After what felt like an eternity, Val pushed her despair away and regained control of her emotions. She let go of Stacey and wiped the tears from her eyes. “Will you watch the video and take notes, please? I don’t want to do it myself.”
Stacey nodded while pushing away her own tears. “I know they don’t have a great track record with you, but you should really go to the police—”
“So they can shame me?” Val snapped. “Quiz me on why I was there? What I was wearing? What I was drinking? How slutty I was on a scale from one to ten?”
“We have the video—”
“The video doesn’t prove anything! It can be explained away as an amateur sex tape that I consented to and now regret. Especially when they find out I was pretending to be a hooker.”
“Val, please—they’re not all like Sten. You can’t do this alone.”
“I’ve got you.”
“We don’t have the same resources as the police.”
“No, but we’re not bound by their rules, either.”
“Let me go to the police, then. I’ll make an anonymous complaint—”
“Don’t bother.” Val checked her watch, then pulled her gun from her purse and racked the slide back. “When my sister was raped, she was shamed and humiliated so badly she killed herself to make it stop. All the women who show up at our office come to us because no one else will help or believe them. You know what the police will say to me? That I learned a hard lesson: don’t go home with strangers. Well, I have a lesson of my own to give.” She snapped the slide back in place. “If you rape a woman, she might come back and kill you.”
* * *
Val drummed her fingers on her car’s steering wheel as she watched the Pana Sea’s back entrance from a street perpendicular to the entrance’s alleyway. It’d been quiet until a delivery truck pulled up a few minutes ago. Now a team of two men unloaded boxes of liquor, swizzle sticks, and other supplies from the back and carried them into the building. One of the men was Eric, the bartender from the night before. After a few minutes of ferrying boxes, the other man motioned to Eric, communicating something while pointing to the street at the opposite end of the alley. Eric nodded, and the other man walked around the corner and out of sight, probably to run some errand. The coast was clear for Val to have a few minutes of quality alone-time with the bartender.

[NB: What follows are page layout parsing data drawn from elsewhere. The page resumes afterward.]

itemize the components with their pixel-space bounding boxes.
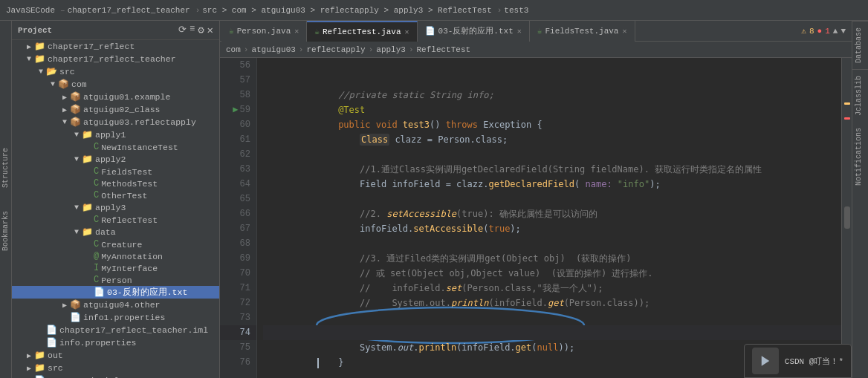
tree-item[interactable]: 📄 info1.properties [12,311,219,324]
reflecttest-tab-icon: ☕ [314,27,320,36]
tree-item[interactable]: C OtherTest [12,189,219,201]
fieldstest-tab-label: FieldsTest.java [545,27,618,36]
txt-tab-icon: 📄 [425,26,435,36]
tree-item[interactable]: C ReflectTest [12,214,219,226]
tree-label: NewInstanceTest [101,143,178,152]
database-tab[interactable]: Database [852,21,868,69]
warning-triangle-icon: ⚠ [801,26,806,36]
sidebar-title: Project [18,26,52,35]
reflecttest-tab-close[interactable]: ✕ [405,27,409,36]
tab-fieldstest[interactable]: ☕ FieldsTest.java ✕ [530,21,635,42]
tree-item-selected[interactable]: 📄 03-反射的应用.txt [12,286,219,299]
fieldstest-tab-close[interactable]: ✕ [622,27,626,36]
reflecttest-tab-label: ReflectTest.java [323,27,401,36]
code-line-59: public void test3() throws Exception { [263,102,841,117]
play-button[interactable] [752,348,779,374]
bookmarks-tab[interactable]: Bookmarks [1,211,10,251]
person-tab-icon: ☕ [229,26,234,36]
tree-label: info.properties [59,338,137,348]
file-name: chapter17_reflect_teacher [68,6,190,15]
tree-label: out [48,351,63,360]
code-line-73: infoField.set(null,"我是一个人"); [263,310,841,325]
sidebar-header: Project ⟳ ≡ ⚙ ✕ [12,21,219,40]
play-icon [759,354,772,368]
tab-person[interactable]: ☕ Person.java ✕ [221,21,307,42]
tree-item[interactable]: C FieldsTest [12,166,219,177]
breadcrumb-part: ReflectTest [417,45,471,54]
person-tab-close[interactable]: ✕ [294,27,299,36]
person-tab-label: Person.java [237,27,291,36]
tree-label: chapter17_reflect_teacher.iml [59,325,208,335]
tree-label: FieldsTest [101,167,152,177]
tree-item[interactable]: ▶ 📦 atguigu01.example [12,91,219,103]
tree-item[interactable]: ▼ 📁 apply3 [12,201,219,214]
code-line-62: //1.通过Class实例调用getDeclaredField(String f… [263,147,841,162]
code-line-70: // infoField.set(Person.class,"我是一个人"); [263,266,841,281]
tree-item[interactable]: 📄 info.properties [12,336,219,349]
warning-count: 8 [809,27,814,36]
tree-label: data [95,227,116,237]
code-content[interactable]: //private static String info; @Test publ… [257,58,841,378]
tree-item[interactable]: C MethodsTest [12,177,219,189]
jclasslib-tab[interactable]: Jclasslib [852,69,868,122]
tree-item[interactable]: ▼ 📂 src [12,65,219,78]
project-sidebar: Project ⟳ ≡ ⚙ ✕ ▶ 📁 chapter17_reflect ▼ … [12,21,220,378]
tree-item[interactable]: ▶ 📁 chapter17_reflect [12,40,219,53]
tree-item[interactable]: ▶ 📁 out [12,349,219,362]
tree-label: src [48,363,63,373]
tree-label: Person [101,276,132,285]
up-arrow-icon[interactable]: ▲ [833,27,838,36]
sync-icon[interactable]: ⟳ [178,24,187,36]
tree-item[interactable]: I MyInterface [12,262,219,274]
notifications-tab[interactable]: Notifications [852,122,868,192]
close-sidebar-icon[interactable]: ✕ [207,24,213,36]
tabs-bar: ☕ Person.java ✕ ☕ ReflectTest.java ✕ 📄 0… [220,21,852,42]
tree-label: com [71,79,87,89]
code-line-67 [263,221,841,236]
tab-reflecttest[interactable]: ☕ ReflectTest.java ✕ [307,21,417,42]
breadcrumb: com › atguigu03 › reflectapply › apply3 … [220,42,852,58]
structure-tab[interactable]: Structure [1,148,10,188]
code-line-58: @Test [263,88,841,102]
code-editor[interactable]: 56 57 58 ▶59 60 61 62 63 64 65 66 67 68 … [220,58,852,378]
code-line-68: //3. 通过Filed类的实例调用get(Object obj) (获取的操作… [263,236,841,251]
tree-label: apply1 [95,130,126,140]
tree-item[interactable]: ▼ 📁 data [12,226,219,238]
settings-icon[interactable]: ⚙ [198,24,204,36]
error-icon: ● [817,27,823,36]
code-line-60: Class clazz = Person.class; [263,117,841,132]
code-line-63: Field infoField = clazz.getDeclaredField… [263,162,841,177]
down-arrow-icon[interactable]: ▼ [841,27,846,36]
tree-label: 03-反射的应用.txt [107,287,187,298]
scrollbar[interactable] [841,58,852,378]
tree-item[interactable]: 📄 JavaSECode.iml [12,374,219,378]
tree-item[interactable]: ▼ 📁 chapter17_reflect_teacher [12,53,219,65]
tree-item[interactable]: ▼ 📁 apply2 [12,153,219,166]
tree-item[interactable]: @ MyAnnotation [12,250,219,262]
tree-label: MyInterface [101,264,158,273]
tree-item[interactable]: ▼ 📦 atguigu03.reflectapply [12,116,219,128]
tree-item[interactable]: C NewInstanceTest [12,141,219,153]
tree-item[interactable]: ▶ 📁 src [12,362,219,374]
app-name: JavaSECode [6,6,55,15]
tree-item[interactable]: ▶ 📦 atguigu04.other [12,299,219,311]
file-path: src > com > atguigu03 > reflectapply > a… [202,6,491,15]
txt-tab-close[interactable]: ✕ [517,27,522,36]
tree-item[interactable]: 📄 chapter17_reflect_teacher.iml [12,324,219,336]
breadcrumb-part: apply3 [376,45,406,54]
tree-item[interactable]: ▶ 📦 atguigu02_class [12,103,219,116]
csdn-area [859,372,862,378]
tree-label: atguigu02_class [83,105,161,114]
breadcrumb-part: reflectapply [306,45,365,54]
right-panel: Database Jclasslib Notifications [852,21,868,378]
tree-item[interactable]: ▼ 📦 com [12,78,219,91]
tree-item[interactable]: ▼ 📁 apply1 [12,128,219,141]
tab-txt[interactable]: 📄 03-反射的应用.txt ✕ [418,21,530,42]
collapse-icon[interactable]: ≡ [190,24,195,36]
tree-item[interactable]: C Person [12,274,219,286]
tree-label: src [59,67,75,76]
run-gutter-icon[interactable]: ▶ [233,102,238,117]
tree-item[interactable]: C Creature [12,238,219,250]
tree-label: info1.properties [83,313,165,322]
code-line-65: //2. setAccessible(true): 确保此属性是可以访问的 [263,192,841,206]
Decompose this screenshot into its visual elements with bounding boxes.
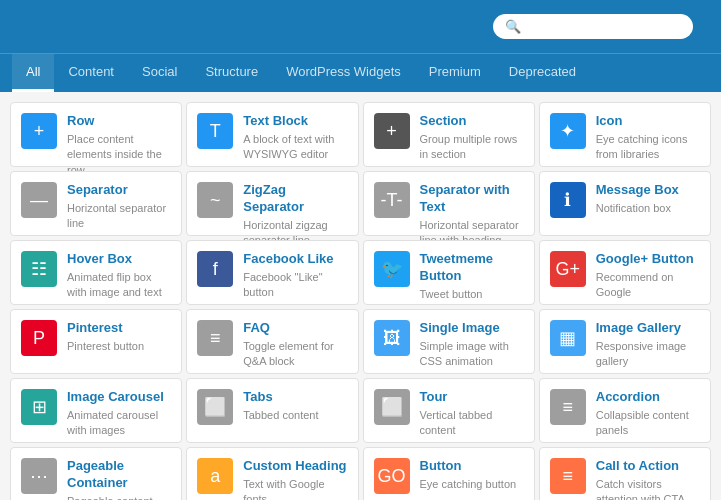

She hopped out of her car and hurried across the street at a quick trot, careful to stay out of Eric’s line of sight as she approached. Val watched him from the corner until he went inside again, then she ran to the far end of the van and waited for him to wander back out. When his back faced her, she stepped out of cover and tapped him on the shoulder. As he turned toward her, she kicked him hard in the shin. Eric yelped and fell to his knees.
Val unholstered her gun and knelt beside him. “Hi, Eric. Remember me?”
Eric clutched his leg and glared at her. “You bitch—”
Val cracked him in the face with the butt of her Glock. He tumbled onto his side, cheek to the pavement.
“Every time you call me that, I’ll pistol-whip you. Consider it sensitivity training.”
He rubbed his cheek and cringed. “What the fuck do you want?”
“The guy who approached me at the bar last night—he called himself Lucien. Who is he?”
“I don’t know.”
She pistol-whipped him again. “That’s for lying.”
“I don’t fucking know!” Eric spit blood onto the ground. “He shows up every other month or so. One of the rich assholes who like throwing money around and bringing whores back to their little clubhouse. That’s all I know.”
“Clubhouse? You mean he’s part of a club?”
“Yeah—I think so. I don’t know exactly what it is. I hear them talking about it sometimes when they’re too drunk to keep their mouths shut. They call it the Blue Serpent. Only rich fucks and their playthings allowed.”
Val touched the mysterious scar behind her ear. The Blue Serpent—goddammit, it was a high-end rape ring. What was it about having a lot of money that turned people into depraved scumbags?
“Was Celine with Lucien the last time you saw her?”
“No. She left with some redheaded guy I’ve only seen a couple of times. They call him Ginger. Real original.”
Val tapped her gun against her knee. “What did you put in my drink?”
“Nothing.”
She whacked him in the face again. It felt good to make somebody pay, even a small fish. Eric writhed on the ground for a few seconds before pushing himself up, leaning heavily on one arm.
“What did you put in my drink, Eric?”
“Nothing! I didn’t do anything to your goddamn drink, bitc—” He scowled at the pavement and wiped his mouth.
Val stood and pointed the gun at his head. If he was lying, he’d die. She didn’t think she could stop herself.
Staring down the barrel of her gun, and maybe also sensing how willing she was to kill him, Eric’s face crumpled and he burst into tears. “I didn’t do anything to your drink, I swear! I just work here. I have nothing to do with those rich assholes. Please. I have a girlfriend, and she’s got a kid and I’m like his father figure…” He sobbed, soiling the pavement with his tears and snot.
If Eric faked his pathetic pleading, he deserved an Oscar. Val rolled her eyes at the blubbering man, then sighed and lowered her gun. “Find another job, Eric. This place is about to go out of business.”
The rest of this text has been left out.